### TASK INSTRUCTIONS
Across all the entries below, how many lines mention the string "Priority"? Respond with a single number.

**** SOURCE MATERIAL ****

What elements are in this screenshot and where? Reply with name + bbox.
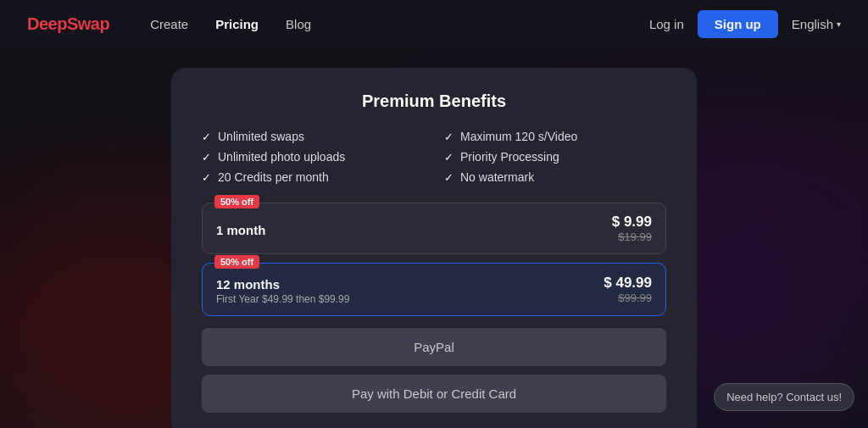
- plan-12months-name: 12 months: [216, 277, 349, 292]
- benefit-left-2: ✓ Unlimited photo uploads: [202, 150, 424, 164]
- benefit-right-3: ✓ No watermark: [444, 170, 666, 184]
- nav-right: Log in Sign up English ▾: [649, 10, 841, 38]
- premium-card: Premium Benefits ✓ Unlimited swaps ✓ Max…: [171, 68, 697, 428]
- paypal-button[interactable]: PayPal: [202, 328, 666, 366]
- language-button[interactable]: English ▾: [792, 17, 841, 31]
- nav-create[interactable]: Create: [150, 17, 188, 31]
- chevron-down-icon: ▾: [837, 19, 841, 29]
- benefits-grid: ✓ Unlimited swaps ✓ Maximum 120 s/Video …: [202, 130, 666, 184]
- language-label: English: [792, 17, 833, 31]
- badge-1month: 50% off: [214, 195, 259, 208]
- badge-12months: 50% off: [214, 255, 259, 269]
- benefit-text-6: No watermark: [460, 170, 534, 184]
- main-content: Premium Benefits ✓ Unlimited swaps ✓ Max…: [0, 47, 868, 428]
- signup-button[interactable]: Sign up: [698, 10, 778, 38]
- plan-1month-left: 1 month: [216, 220, 265, 237]
- check-icon-4: ✓: [444, 131, 453, 143]
- check-icon-3: ✓: [202, 171, 211, 184]
- plan-1month-original: $19.99: [612, 231, 652, 243]
- card-button[interactable]: Pay with Debit or Credit Card: [202, 375, 666, 413]
- premium-title: Premium Benefits: [202, 92, 666, 111]
- benefit-left-3: ✓ 20 Credits per month: [202, 170, 424, 184]
- check-icon-5: ✓: [444, 151, 453, 164]
- plan-12months-price: $ 49.99: [604, 275, 652, 292]
- plan-12months-right: $ 49.99 $99.99: [604, 275, 652, 304]
- plan-1month[interactable]: 50% off 1 month $ 9.99 $19.99: [202, 203, 666, 254]
- benefit-text-5: Priority Processing: [460, 150, 559, 164]
- nav-blog[interactable]: Blog: [286, 17, 311, 31]
- check-icon-1: ✓: [202, 131, 211, 143]
- benefit-text-3: 20 Credits per month: [218, 170, 329, 184]
- plan-12months-sub: First Year $49.99 then $99.99: [216, 293, 349, 305]
- logo: DeepSwap: [27, 14, 109, 34]
- plan-1month-price: $ 9.99: [612, 214, 652, 231]
- logo-text-end: Swap: [67, 14, 109, 33]
- check-icon-6: ✓: [444, 171, 453, 184]
- benefit-right-2: ✓ Priority Processing: [444, 150, 666, 164]
- nav-links: Create Pricing Blog: [150, 17, 649, 31]
- plan-12months[interactable]: 50% off 12 months First Year $49.99 then…: [202, 263, 666, 316]
- check-icon-2: ✓: [202, 151, 211, 164]
- plan-12months-left: 12 months First Year $49.99 then $99.99: [216, 274, 349, 305]
- benefit-text-4: Maximum 120 s/Video: [460, 130, 577, 143]
- help-button[interactable]: Need help? Contact us!: [714, 383, 854, 411]
- navbar: DeepSwap Create Pricing Blog Log in Sign…: [0, 0, 868, 47]
- benefit-right-1: ✓ Maximum 120 s/Video: [444, 130, 666, 143]
- plan-1month-right: $ 9.99 $19.99: [612, 214, 652, 243]
- benefit-text-1: Unlimited swaps: [218, 130, 304, 143]
- benefit-left-1: ✓ Unlimited swaps: [202, 130, 424, 143]
- benefit-text-2: Unlimited photo uploads: [218, 150, 345, 164]
- logo-text-start: Deep: [27, 14, 67, 33]
- plan-12months-original: $99.99: [604, 292, 652, 304]
- nav-pricing[interactable]: Pricing: [215, 17, 259, 31]
- login-button[interactable]: Log in: [649, 17, 684, 31]
- plan-1month-name: 1 month: [216, 223, 265, 237]
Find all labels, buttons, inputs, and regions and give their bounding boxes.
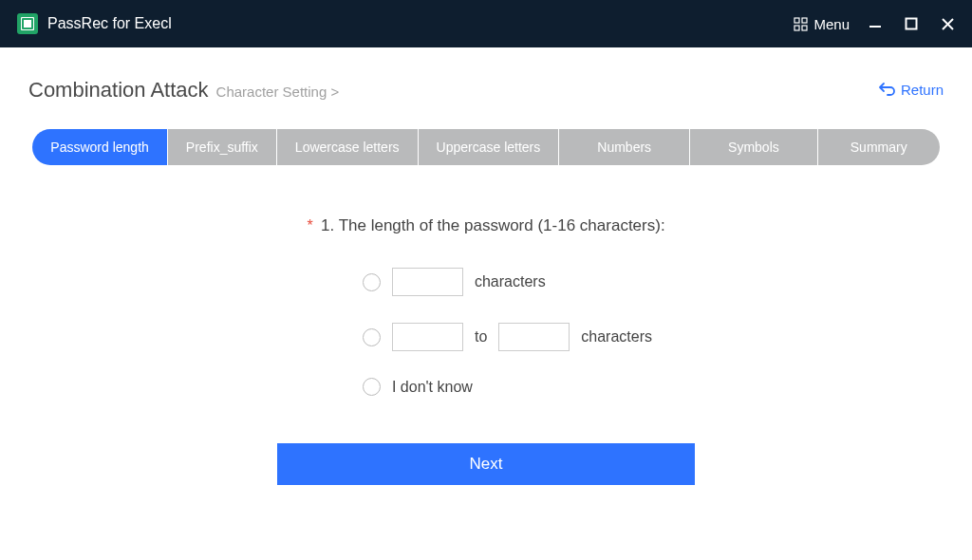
range-from-input[interactable] [392,323,463,351]
option-range-length: to characters [363,323,652,351]
tab-lowercase-letters[interactable]: Lowercase letters [277,129,418,165]
svg-rect-3 [802,26,807,30]
range-to-label: to [475,328,487,345]
svg-rect-0 [794,18,799,23]
tab-summary[interactable]: Summary [818,129,940,165]
radio-range-length[interactable] [363,328,381,346]
option-single-length: characters [363,268,546,296]
required-asterisk: * [307,217,312,233]
close-button[interactable] [941,17,955,31]
maximize-button[interactable] [905,17,918,30]
tabs-container: Password length Prefix_suffix Lowercase … [28,129,944,165]
header-row: Combination Attack Character Setting > R… [28,78,944,103]
menu-label: Menu [813,16,850,32]
return-arrow-icon [878,82,895,97]
titlebar-left: PassRec for Execl [17,13,172,34]
titlebar: PassRec for Execl Menu [0,0,972,47]
question-text: 1. The length of the password (1-16 char… [321,216,665,234]
option-dont-know: I don't know [363,378,473,396]
radio-single-length[interactable] [363,273,381,291]
next-button-container: Next [28,443,944,485]
svg-rect-5 [907,19,917,29]
single-length-input[interactable] [392,268,463,296]
app-title: PassRec for Execl [47,15,172,32]
tab-prefix-suffix[interactable]: Prefix_suffix [168,129,276,165]
minimize-button[interactable] [869,17,882,30]
tab-symbols[interactable]: Symbols [690,129,817,165]
range-chars-label: characters [581,328,652,345]
breadcrumb: Combination Attack Character Setting > [28,78,339,103]
tab-numbers[interactable]: Numbers [559,129,689,165]
content: Combination Attack Character Setting > R… [0,47,972,485]
menu-button[interactable]: Menu [794,16,850,32]
single-chars-label: characters [475,273,546,290]
tabs: Password length Prefix_suffix Lowercase … [32,129,939,165]
dont-know-label: I don't know [392,379,473,396]
titlebar-right: Menu [794,16,955,32]
svg-rect-2 [794,26,799,30]
tab-uppercase-letters[interactable]: Uppercase letters [419,129,559,165]
question: * 1. The length of the password (1-16 ch… [28,216,944,235]
page-subtitle[interactable]: Character Setting > [216,84,340,100]
radio-dont-know[interactable] [363,378,381,396]
return-link[interactable]: Return [878,82,944,98]
return-label: Return [901,82,944,98]
svg-rect-1 [802,18,807,23]
tab-password-length[interactable]: Password length [32,129,167,165]
window-controls [869,17,955,31]
next-button[interactable]: Next [277,443,695,485]
page-title: Combination Attack [28,78,209,103]
app-icon [17,13,38,34]
options: characters to characters I don't know [320,268,652,396]
menu-grid-icon [794,17,808,31]
range-to-input[interactable] [498,323,570,351]
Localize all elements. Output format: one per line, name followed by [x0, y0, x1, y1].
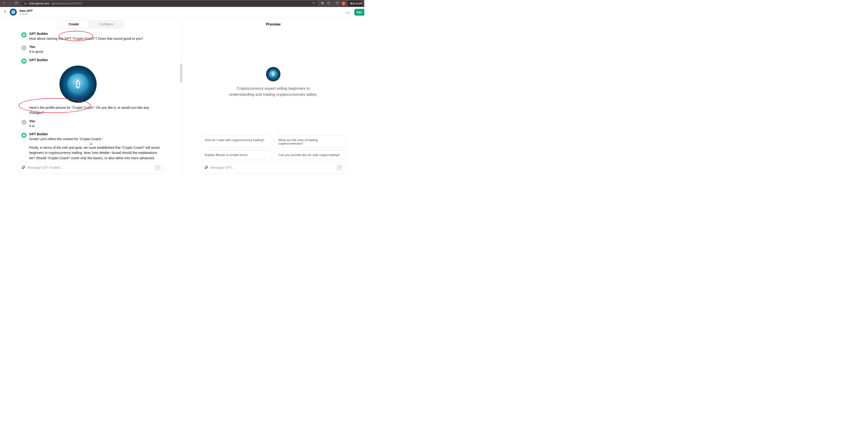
sidepanel-icon[interactable] [336, 1, 339, 6]
preview-description: Cryptocurrency expert aiding beginners i… [229, 86, 317, 97]
preview-input[interactable] [201, 162, 346, 173]
scroll-to-bottom-button[interactable] [88, 140, 95, 147]
preview-input-field[interactable] [211, 166, 334, 170]
profile-avatar[interactable]: D [342, 1, 346, 6]
divider [333, 2, 333, 5]
attach-icon[interactable] [204, 165, 208, 170]
suggestion-card[interactable]: What are the risks of trading cryptocurr… [274, 135, 346, 148]
suggestion-card[interactable]: Can you provide tips for safe crypto tra… [274, 150, 346, 159]
url-host: chat.openai.com [29, 2, 49, 5]
browser-forward-icon [8, 1, 12, 6]
send-button[interactable] [336, 164, 343, 171]
conversation: GPT Builder How about naming this GPT "C… [0, 31, 182, 162]
browser-back-icon[interactable] [2, 1, 6, 6]
message-text: How about naming this GPT "Crypto Coach"… [29, 36, 143, 41]
builder-avatar-icon [21, 133, 27, 138]
message-text: Great! Let's refine the context for "Cry… [29, 137, 163, 142]
preview-heading: Preview [182, 18, 365, 29]
suggestion-card[interactable]: How do I start with cryptocurrency tradi… [201, 135, 272, 148]
svg-point-1 [26, 4, 26, 4]
message-text: Here's the profile picture for "Crypto C… [29, 105, 163, 116]
extensions-puzzle-icon[interactable] [327, 1, 331, 6]
more-menu-button[interactable]: … [344, 8, 351, 16]
scrollbar[interactable] [180, 64, 182, 83]
attach-icon[interactable] [21, 165, 25, 170]
user-avatar-icon: SL [21, 120, 27, 125]
tab-create[interactable]: Create [59, 21, 89, 28]
builder-input[interactable] [18, 162, 164, 173]
message-text: Firstly, in terms of the role and goal, … [29, 145, 163, 162]
suggestion-card[interactable]: Explain Bitcoin in simple terms. [201, 150, 272, 159]
message-sender: GPT Builder [29, 32, 143, 36]
site-info-icon[interactable] [24, 2, 27, 5]
message-sender: GPT Builder [29, 58, 48, 62]
builder-avatar-icon [21, 59, 27, 64]
send-button[interactable] [155, 164, 161, 171]
relaunch-button[interactable]: 重新启动即可更 [348, 1, 362, 6]
message-sender: GPT Builder [29, 132, 163, 136]
svg-rect-3 [336, 2, 339, 4]
builder-input-field[interactable] [28, 166, 152, 170]
message-sender: You [29, 119, 35, 123]
tab-configure[interactable]: Configure [89, 21, 124, 28]
suggestion-grid: How do I start with cryptocurrency tradi… [182, 135, 365, 162]
address-bar[interactable]: chat.openai.com/gpts/editor/g-kxZnA2R1t [21, 1, 318, 6]
save-button[interactable]: Sav [354, 9, 364, 16]
message-text: It is [29, 123, 35, 128]
browser-reload-icon[interactable] [14, 1, 18, 6]
url-path: /gpts/editor/g-kxZnA2R1t [51, 2, 82, 5]
preview-pane: Preview ₿ Cryptocurrency expert aiding b… [182, 18, 365, 177]
svg-point-0 [24, 3, 25, 3]
bookmark-star-icon[interactable] [312, 1, 315, 6]
page-title: New GPT [20, 9, 33, 12]
tab-switcher: Create Configure [58, 20, 124, 29]
message-text: It is good. [29, 49, 44, 54]
browser-chrome: chat.openai.com/gpts/editor/g-kxZnA2R1t … [0, 0, 364, 7]
message-sender: You [29, 45, 44, 49]
create-pane: Create Configure GPT Builder How about n… [0, 18, 182, 177]
user-avatar-icon: SL [21, 45, 27, 51]
builder-avatar-icon [21, 32, 27, 37]
editor-header: New GPT Draft … Sav [0, 7, 364, 18]
gpt-avatar [10, 9, 17, 16]
preview-gpt-avatar: ₿ [266, 67, 280, 81]
back-button[interactable] [3, 10, 7, 14]
draft-label: Draft [20, 12, 33, 16]
extension-icon[interactable] [321, 1, 324, 6]
generated-profile-image: ₿ [60, 65, 97, 103]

****

### EXPECTED OUTPUT
2